Die besten Geschichten starten mit ungehorsam
Zu Beginn sollte erst mal gesagt sein, dass bei der HD Collection nur die drei Hauptteile der Reihe enthalten sind, Spinoffs wie Daxter für die PSP oder The Lost Frontier sind nicht auf dem Modul.

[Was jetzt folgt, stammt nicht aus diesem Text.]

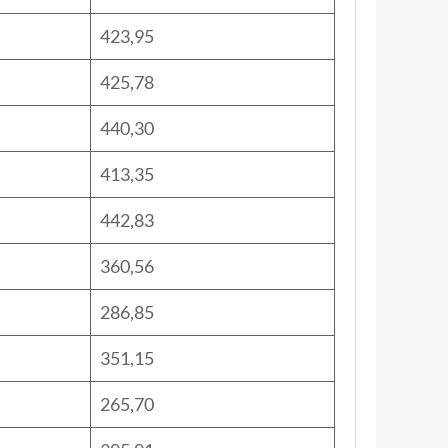
423,95
425,78
440,30
413,35
442,83
360,56
286,85
351,15
265,70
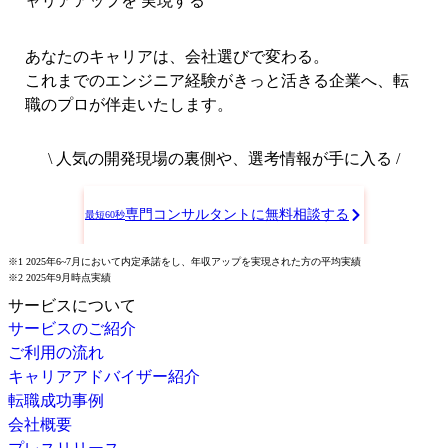
ャリアアップを 実現する
あなたのキャリアは、会社選びで変わる。
これまでのエンジニア経験がきっと活きる企業へ、転
職のプロが伴走いたします。
\ 人気の開発現場の裏側や、選考情報が手に入る /
専門コンサルタントに無料相談する
最短60秒
※1 2025年6~7月において内定承諾をし、年収アップを実現された方の平均実績
※2 2025年9月時点実績
サービスについて
サービスのご紹介
ご利用の流れ
キャリアアドバイザー紹介
転職成功事例
会社概要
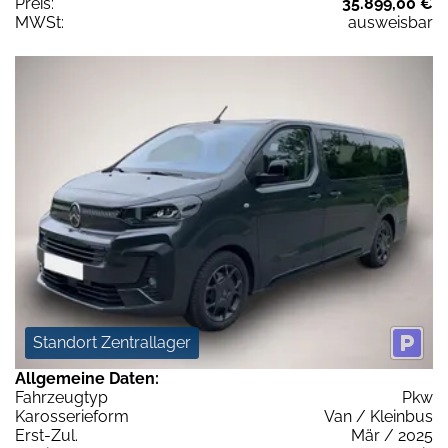
Preis:
35.899,00 €
MWSt:
ausweisbar
Standort Zentrallager
Allgemeine Daten:
Fahrzeugtyp
Pkw
Karosserieform
Van / Kleinbus
Erst-Zul.
Mär / 2025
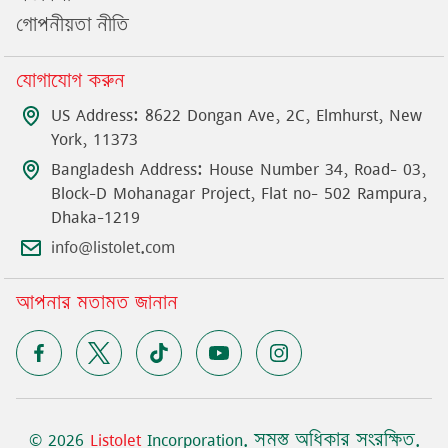
গোপনীয়তা নীতি
যোগাযোগ করুন
US Address: 8622 Dongan Ave, 2C, Elmhurst, New
York, 11373
Bangladesh Address: House Number 34, Road- 03,
Block-D Mohanagar Project, Flat no- 502 Rampura,
Dhaka-1219
info@listolet.com
আপনার মতামত জানান
©
2026
Listolet
Incorporation
.
সমস্ত অধিকার সংরক্ষিত
.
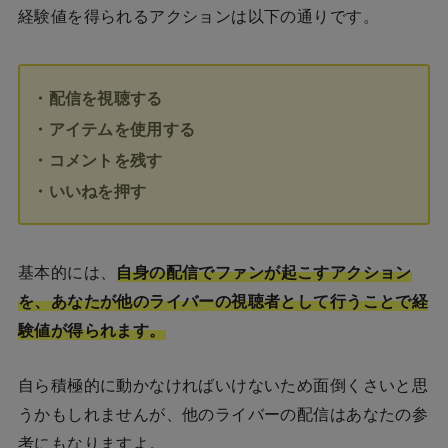
経験値を得られるアクションは以下の通りです。
・配信を視聴する
・アイテムを使用する
・コメントを残す
・いいねを押す
基本的には、
自身の配信でファンが起こすアクション
を、あなたが他のライバーの視聴者として行うことで経
験値が得られます。
自ら積極的に動かなければいけないため面倒くさいと思
うかもしれませんが、他のライバーの配信はあなたの参
考にもなりますよ。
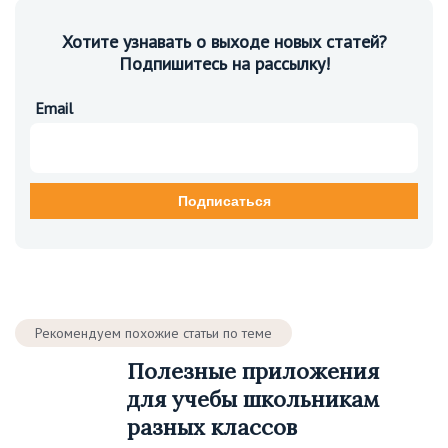
Хотите узнавать о выходе новых статей?
Подпишитесь на рассылку!
Email
Рекомендуем похожие статьи по теме
Полезные приложения
для учебы школьникам
разных классов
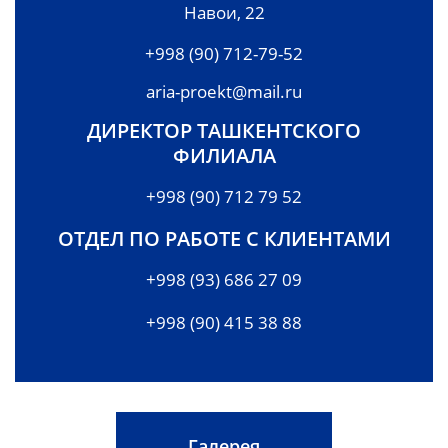
Навои, 22
+998 (90) 712-79-52
aria-proekt@mail.ru
ДИРЕКТОР ТАШКЕНТСКОГО
ФИЛИАЛА
+998 (90) 712 79 52
ОТДЕЛ ПО РАБОТЕ С КЛИЕНТАМИ
+998 (93) 686 27 09
+998 (90) 415 38 88
Галерея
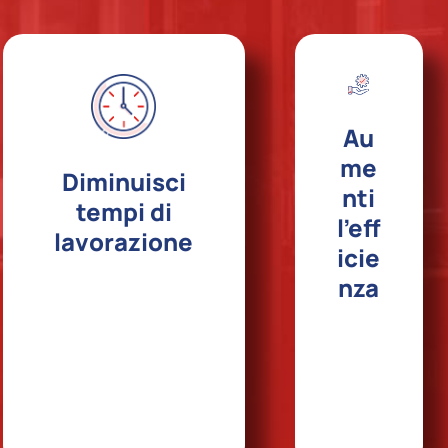
Au
me
Diminuisci
nti
tempi di
l’eff
lavorazione
icie
nza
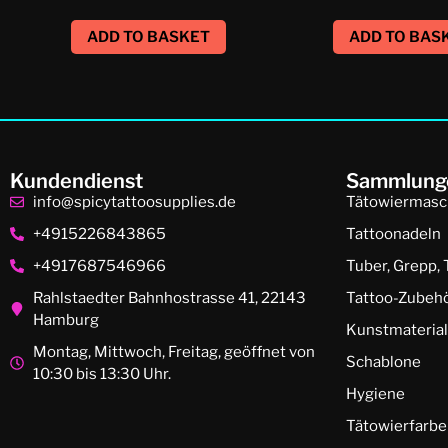
ADD TO BASKET
ADD TO BAS
Kundendienst
Sammlung
info@spicytattoosupplies.de
Tätowiermasc
+4915226843865
Tattoonadeln
+4917687546966
Tuber, Grepp, 
Rahlstaedter Bahnhostrasse 41, 22143
Tattoo-Zubeh
Hamburg
Kunstmaterial
Montag, Mittwoch, Freitag, geöffnet von
Schablone
10:30 bis 13:30 Uhr.
Hygiene
Tätowierfarbe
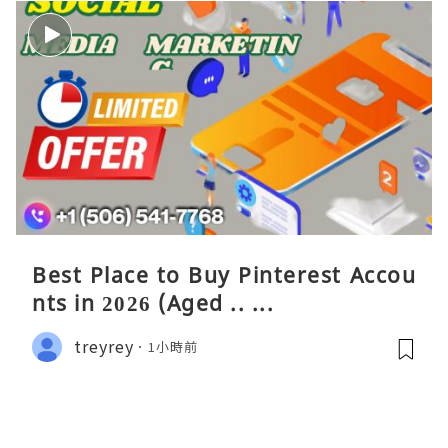
Best Place to Buy Pinterest Accou
nts in 2026 (Aged .. ...
treyrey
1小時前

Vor nun knapp zwölf Jahren erschien der erste Teil Jak & Daxter: The Precursor Legacy auf der Playstation 2 und erhielt Top-Wertungen. Die neue Version des Spiels scheint auf den ersten Blick auch nicht schlecht. Die wirklichen Mängel werden erst nach einiger Spielzeit ersichtlich. Alles beginnt an einem sagenumwobenen Ort: der Nebelinsel. Eigentlich ein verbotener Ort für den stummen Jak und den übermütigen Daxter. Doch die Abenteurer lassen sich durch so etwas nicht abschrecken. Auf der Nebelinsel gehen dunkle Dinge vonstatten, denn dort hält der Anführer der bösen Lurker eine Rede - Eine Invasion steht bevor! Als einer der Lurkersoldaten die unerwünschten Besucher entdeckt, stolpert der noch menschliche Daxter über ein altes Precursor-Artefakt und fällt in ein Becken voll dunklem Eco, welches ihn in eien Ottsel und damit in ein Mischwesen aus Otter und Wiesel verwandelt.

Wo ist das Bronze-Ei?
Das Gameplay des ersten Teils ist noch recht minimalistisch gehalten. Euer Hauptziel in jedem Level ist das Einsammeln von sogenannten Precursor Orbs. Diese eiförmigen Artefakte werden dann oftmals gegen Energiezellen getauscht. Die Orbs liegen überall in der Spielwelt verteilt und warten nur auf den Spieler. Im Gegensatz zu den späteren Titeln der Reihe hat Jak hier nur drei mickrige Leben, welche sich auch nicht ganz so leicht wieder aufladen lassen. Nur wenn ihr 50 der grünen Ecos sammelt, bekommt ihr einen Lebenspunkt zurück. In jeder herumstehenden Kisten sind drei Ecos versteckt. Ab und an wird das klassische Hüpfgeschehen durch Fahrsequenzen aufgelockert. Die Kämpfe bestehen hier meist nur aus Nahkampf, Waffen oder sonstige Hilfsmittel gibt es noch nicht.

Hat das Touch?
Doch nun lasst uns doch mal die wirklichen Schwächen des Titels besprechen. Die meisten die die Originale gespielt haben, kennen sicherlich noch das Fischer-Minispiel. Hierbei ist das Ziel 200 Pfund Fisch zu fangen während sich drei verschiedene Schuppentiere im Gewässer tummeln - das sind Ein- und Fünf-Pfund-Tiere und zum anderen giftige Fische, von denen keiner gefangen werden darf. Insgesamt erlaubt es euch der alte Fischer, dass euch bis zu 20 Pfund durch die Lappen gehen. Auf der Vita ist der Schwierigkeitsgrad des Minispiels um einiges erhöht, denn dank der schwammigen Steuerung ist es wohl nahezu unmöglich dieses Minigame mit den Analogsticks zu absolvieren. Mit dem Touchscreen ist es zwar einfacher aber dennoch sehr hakelig. Es bleibt dennoch anzumerken, dass es von Seiten der Entwickler keinen Hinweis auf die Möglichkeit gibt. Auch die Framerate ist nicht sonderlich flüssig aber wenigstens bleibt sie konstant, was man bei den später Teilen nicht mehr behaupten kann.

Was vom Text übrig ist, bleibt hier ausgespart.